Discours d’ouverture prononcé par Femi Falana SAN lors de la réunion convoquée par le Réseau africain pour la justice pénale internationale tenue à Dakar, Sénégal, les 30 et 31 juillet 2019

L’Afrique et la CPI : Obtenir justice pour les victimes et mettre fin à l’impunité sur tout le continent

(Discours d’ouverture prononcé par Femi Falana SAN lors de la réunion convoquée par le Réseau africain pour la justice pénale internationale tenue à Dakar, Sénégal, les 30 et 31 juillet 2019)

Le Statut de Rome de la Cour pénale internationale (CPI) reconnaît « qu’au cours de ce siècle, des millions d’enfants, de femmes et d’hommes ont été victimes d’atrocités inimaginables qui choquent profondément la conscience de l’humanité » du fait des conflits armés. Ces « crimes graves menacent la paix, la sécurité et le bien-être du monde. » L’Afrique a eu sa juste part du problème. Ainsi, divers efforts ont été intensifiés au cours du dernier demi-siècle pour poursuivre, rétablir et maintenir la paix.

La poursuite de la justice pénale internationale en Afrique par le biais de la plate-forme de la Cour pénale internationale (CPI) n’a pas été sans heurts. Il y a un fossé croissant entre l’Union africaine (UA), en tant qu’organe continental, et la CPI en raison de la perception de l’UA que la CPI cherche à obtenir une justice sélective et des doutes de l’UA concernant l’inculpation et le procès de certains chefs d’État africains en exercice par la CPI.

La revendication d’une justice sélective sape l’essence même de la justice mondiale. À première vue, le Statut de la CPI pourrait s’appliquer à n’importe quelle situation, car même si l’État n’est pas partie au Statut de Rome, le Conseil de sécurité pourrait renvoyer une situation dans un État non partie à la CPI et la CPI exercerait sa compétence sur une telle question. Sur les plans juridique et conceptuel, aucun État n’est à l’abri de la juridiction de la CPI. Toutefois, l’expérience au fil des ans semble indiquer que la compétence de la CPI ne s’applique qu’aux États les plus faibles et non aux États puissants.
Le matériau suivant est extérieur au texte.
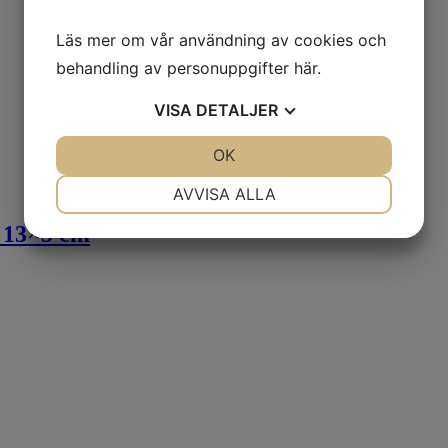
Läs mer om vår användning av cookies och
behandling av personuppgifter
här
.
VISA
DETALJER
JA
NEJ
OK
JA
NEJ
NÖDVÄNDIG
INSTÄLLNINGAR
AVVISA ALLA
JA
NEJ
JA
NEJ
13×5 cm
MARKNADSFÖRING
STATISTIK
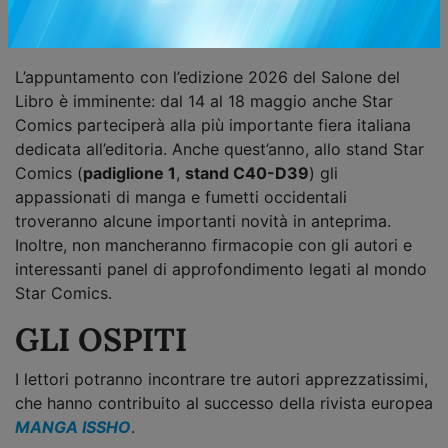
29/04/2026
Condividi
L’appuntamento con l’edizione 2026 del Salone del
Libro è imminente: dal 14 al 18 maggio anche Star
Comics parteciperà alla più importante fiera italiana
dedicata all’editoria. Anche quest’anno, allo stand Star
Comics (
padiglione 1
,
stand C40-D39
) gli
appassionati di manga e fumetti occidentali
troveranno alcune importanti novità in anteprima.
Inoltre, non mancheranno firmacopie con gli autori e
interessanti panel di approfondimento legati al mondo
Star Comics.
GLI OSPITI
I lettori potranno incontrare tre autori apprezzatissimi,
che hanno contribuito al successo della rivista europea
MANGA ISSHO
.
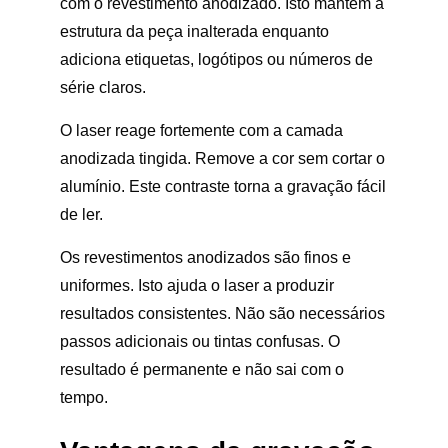
com o revestimento anodizado. Isto mantém a
estrutura da peça inalterada enquanto
adiciona etiquetas, logótipos ou números de
série claros.
O laser reage fortemente com a camada
anodizada tingida. Remove a cor sem cortar o
alumínio. Este contraste torna a gravação fácil
de ler.
Os revestimentos anodizados são finos e
uniformes. Isto ajuda o laser a produzir
resultados consistentes. Não são necessários
passos adicionais ou tintas confusas. O
resultado é permanente e não sai com o
tempo.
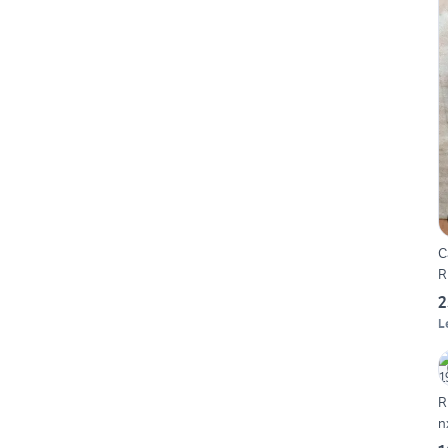
C
R
2
L
R
n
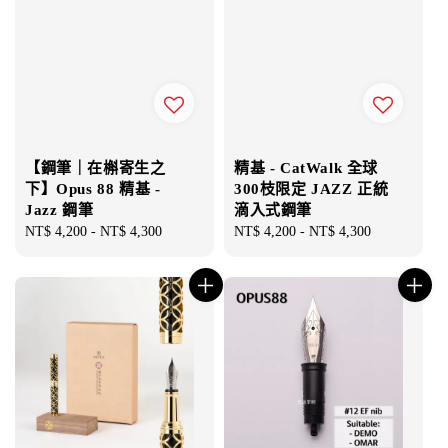
【鋼筆｜在槲寄生之
精基 - CatWalk 全球
下】Opus 88 精基 -
300枝限定 JAZZ 正統
Jazz 鋼筆
滴入式鋼筆
Regular
NT$ 4,200
-
NT$ 4,300
Regular
NT$ 4,200
-
NT$ 4,300
price
price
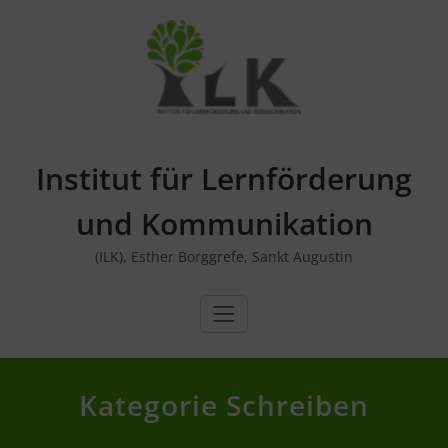
Skip
to
content
Institut für Lernförderung
und Kommunikation
(ILK), Esther Borggrefe, Sankt Augustin
Kategorie Schreiben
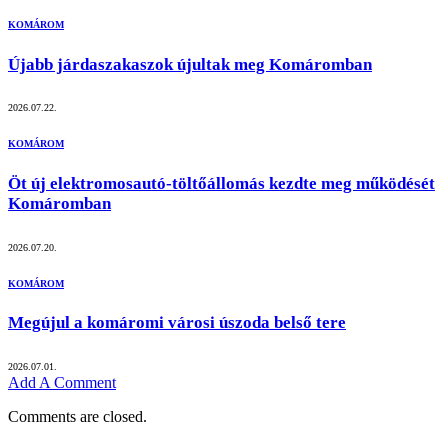
KOMÁROM
Újabb járdaszakaszok újultak meg Komáromban
2026.07.22.
KOMÁROM
Öt új elektromosautó-töltőállomás kezdte meg működését
Komáromban
2026.07.20.
KOMÁROM
Megújul a komáromi városi úszoda belső tere
2026.07.01.
Add A Comment
Comments are closed.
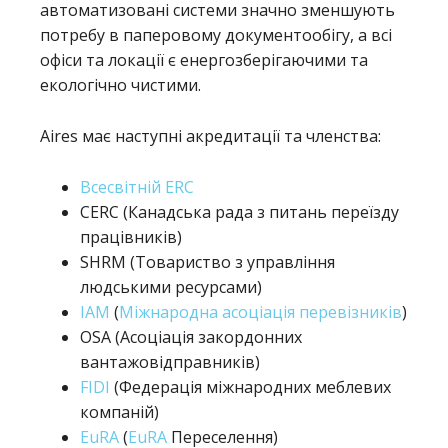
автоматизовані системи значно зменшують
потребу в паперовому документообігу, а всі
офіси та локації є енергозберігаючими та
екологічно чистими.
Aires має наступні акредитації та членства:
Всесвітній ERC
CERC (Канадська рада з питань переїзду
працівників)
SHRM (Товариство з управління
людськими ресурсами)
IAM
(
Міжнародна асоціація перевізників
)
OSA (Асоціація закордонних
вантажовідправників)
FIDI
(Федерація міжнародних меблевих
компаній)
EuRA
(
EuRA
Переселення)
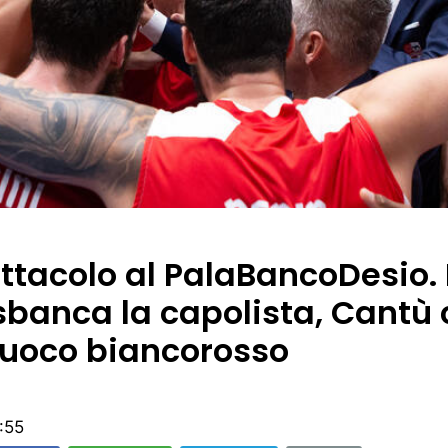
ttacolo al PalaBancoDesio. 
sbanca la capolista, Cantù
 fuoco biancorosso
:55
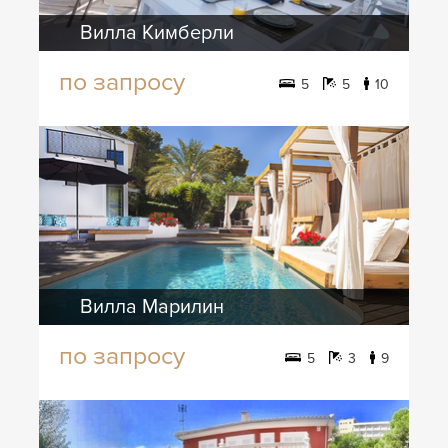
Вилла Кимберли
по запросу
5
5
10
Вилла Марилин
по запросу
5
3
9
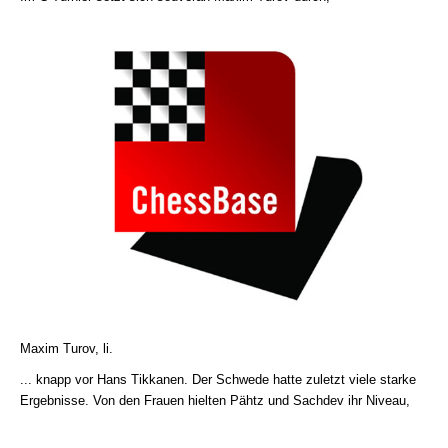
Maxim Turov, li.
... knapp vor Hans Tikkanen. Der Schwede hatte zuletzt viele starke
Ergebnisse. Von den Frauen hielten Pähtz und Sachdev ihr Niveau,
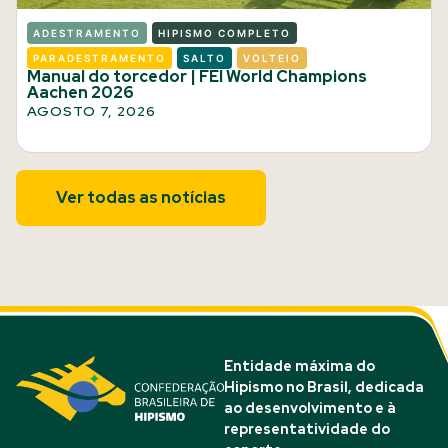
ADESTRAMENTO
HIPISMO COMPLETO
PARADESTRAMENTO
SALTO
VOLTEIO
Manual do torcedor | FEI World Champions
Aachen 2026
AGOSTO 7, 2026
Ver todas as notícias
Entidade máxima do
Hipismo no Brasil, dedicada
ao desenvolvimento e à
representatividade do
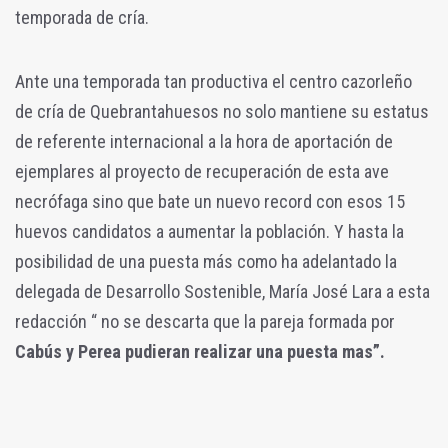
temporada de cría.
Ante una temporada tan productiva el centro cazorleño
de cría de Quebrantahuesos no solo mantiene su estatus
de referente internacional a la hora de aportación de
ejemplares al proyecto de recuperación de esta ave
necrófaga sino que bate un nuevo record con esos 15
huevos candidatos a aumentar la población. Y hasta la
posibilidad de una puesta más como ha adelantado la
delegada de Desarrollo Sostenible, María José Lara a esta
redacción “ no se descarta que la pareja formada por
Cabús y Perea pudieran realizar una puesta mas”.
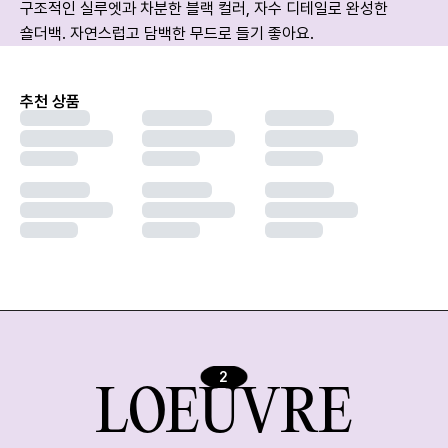
구조적인 실루엣과 차분한 블랙 컬러, 자수 디테일로 완성한 
숄더백. 자연스럽고 담백한 무드로 들기 좋아요.
추천 상품
2
LOEUVRE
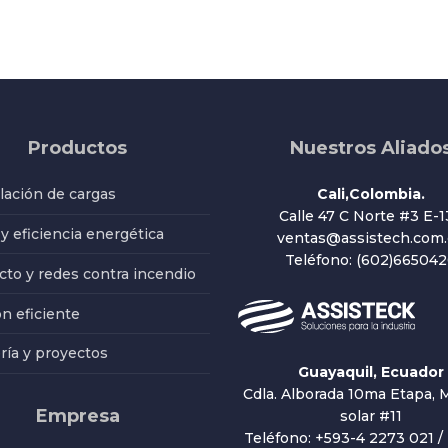
Productos
Nuestros Aliado
ación de cargas
Cali,Colombia.
Calle 47 C Norte #3 E-1
 y eficiencia energética
ventas@assistech.com.
Teléfono: (602)66504
to y redes contra incendio
ón eficiente
ría y proyectos
Guayaquil, Ecuador
Cdla. Alborada 10ma Etapa, M
Empresa
solar #11
Teléfono: +593-4 2273 021 /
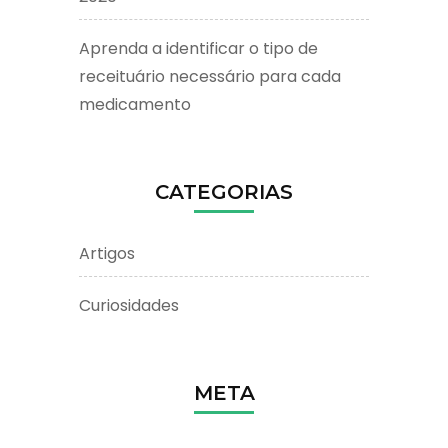
Aprenda a identificar o tipo de
receituário necessário para cada
medicamento
CATEGORIAS
Artigos
Curiosidades
META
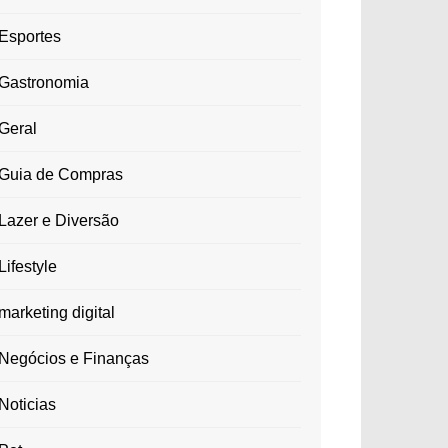
Esportes
Gastronomia
Geral
Guia de Compras
Lazer e Diversão
Lifestyle
marketing digital
Negócios e Finanças
Noticias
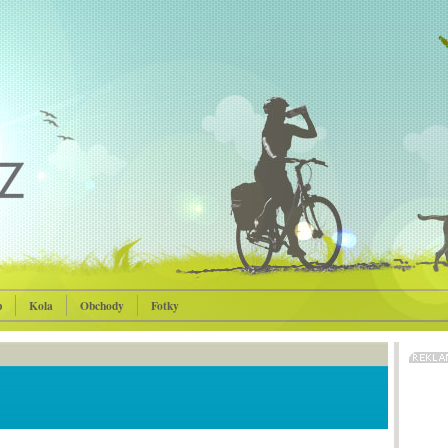
p
Kola
Obchody
Fotky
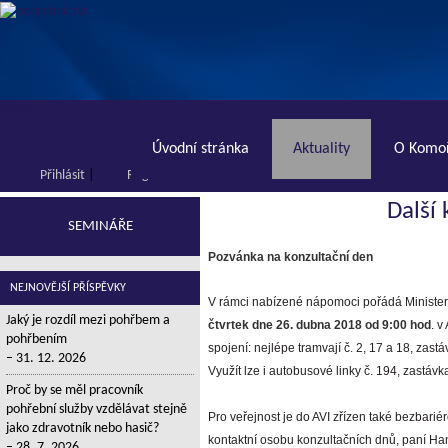
Menu
Úvodní stránka
Aktuality
O Komoř
Přihlásit
|
Registrace
Další
SEMINÁŘE
Pozvánka na konzultační den
NEJNOVĚJŠÍ PŘÍSPĚVKY
V rámci nabízené nápomoci pořádá Ministerst
Jaký je rozdíl mezi pohřbem a
čtvrtek dne 26. dubna 2018 od 9:00 hod
. v
pohřbením
spojení: nejlépe tramvají č. 2, 17 a 18, zas
31. 12. 2026
Využít lze i autobusové linky č. 194, zastáv
Proč by se měl pracovník
pohřební služby vzdělávat stejně
Pro veřejnost je do AVI zřízen také bezbariér
jako zdravotník nebo hasič?
kontaktní osobu konzultačních dnů, paní Ha
28. 7. 2026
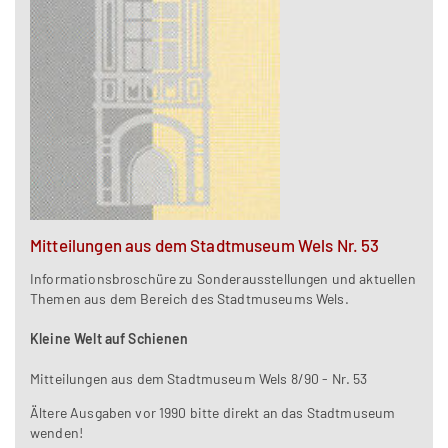
Mitteilungen aus dem Stadtmuseum Wels Nr. 53
Informationsbroschüre zu Sonderausstellungen und aktuellen
Themen aus dem Bereich des Stadtmuseums Wels.
Kleine Welt auf Schienen
Mitteilungen aus dem Stadtmuseum Wels 8/90 - Nr. 53
Ältere Ausgaben vor 1990 bitte direkt an das Stadtmuseum
wenden!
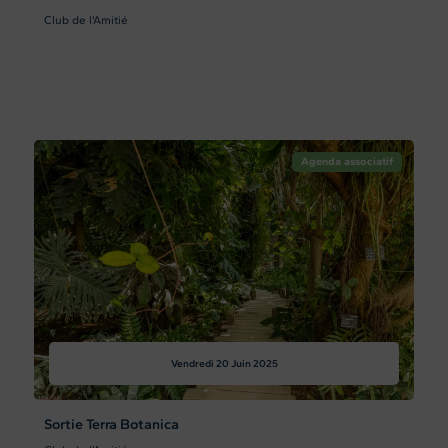
Club de l'Amitié
Agenda associatif
Vendredi 20
Juin 2025
Sortie Terra Botanica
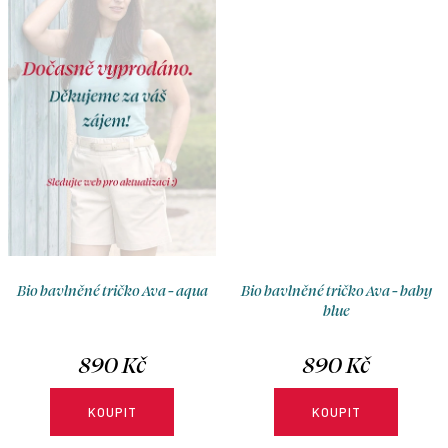
Bio bavlněné tričko Ava - aqua
Bio bavlněné tričko Ava - baby
blue
890 Kč
890 Kč
KOUPIT
KOUPIT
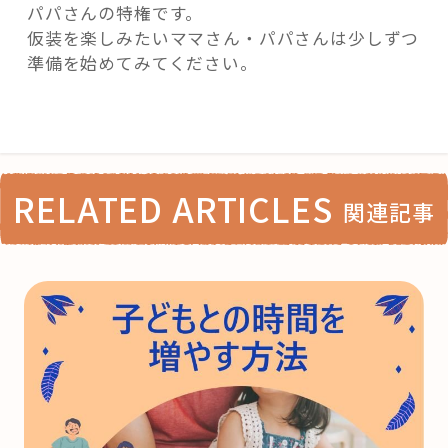
パパさんの特権です。
仮装を楽しみたいママさん・パパさんは少しずつ
準備を始めてみてください。
RELATED ARTICLES
関連記事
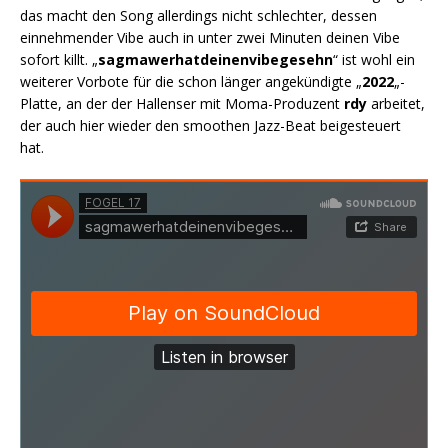
das macht den Song allerdings nicht schlechter, dessen
einnehmender Vibe auch in unter zwei Minuten deinen Vibe
sofort killt. „
sagmawerhatdeinenvibegesehn
“ ist wohl ein
weiterer Vorbote für die schon länger angekündigte „
2022
„-
Platte, an der der Hallenser mit Moma-Produzent
rdy
arbeitet,
der auch hier wieder den smoothen Jazz-Beat beigesteuert
hat.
Lors du sommet annuel des chefs d’Etat et de gouvernement de l’UA qui s’est tenu à Addis-Abeba il y a deux ans, les dirigeants et les représentants des Etats membres ont voté pour adopter une stratégie de retrait collectif de la CPI. Cependant, le Nigeria et le Sénégal ont fait la fierté de l’Afrique en refusant de voter pour la sortie prévue de la CPI. Le vote pour l’impunité ayant été rejeté, l’Afrique du Sud, le Burundi et la Gambie ont annoncé leur intention de se retirer de la CPI. Bien que le Burundi et la Gambie se soient retirés de la CPI, cette dernière a depuis lors réintégré la CPI tandis que l’Afrique du Sud a abandonné son projet de quitter la Cour pénale internationale.

Le vote des dirigeants africains en faveur de la démission de la CPI se fondait sur l’allégation selon laquelle la CPI a exclusivement concentré son attention sur les dirigeants africains en n’enquêtant et en poursuivant que les cas de génocide, de crimes de guerre et de crimes contre l’humanité qui auraient été commis par des dirigeants africains. Pour justifier la décision des États africains de quitter la CPI, l’UA a annoncé que le mandat de la Cour africaine des droits de l’homme et des peuples serait modifié pour inclure la juridiction pénale. L’UA n’a toutefois rien dit sur la nécessité urgente pour les États membres de renforcer leur système de justice pénale et leurs mécanismes de responsabilisation.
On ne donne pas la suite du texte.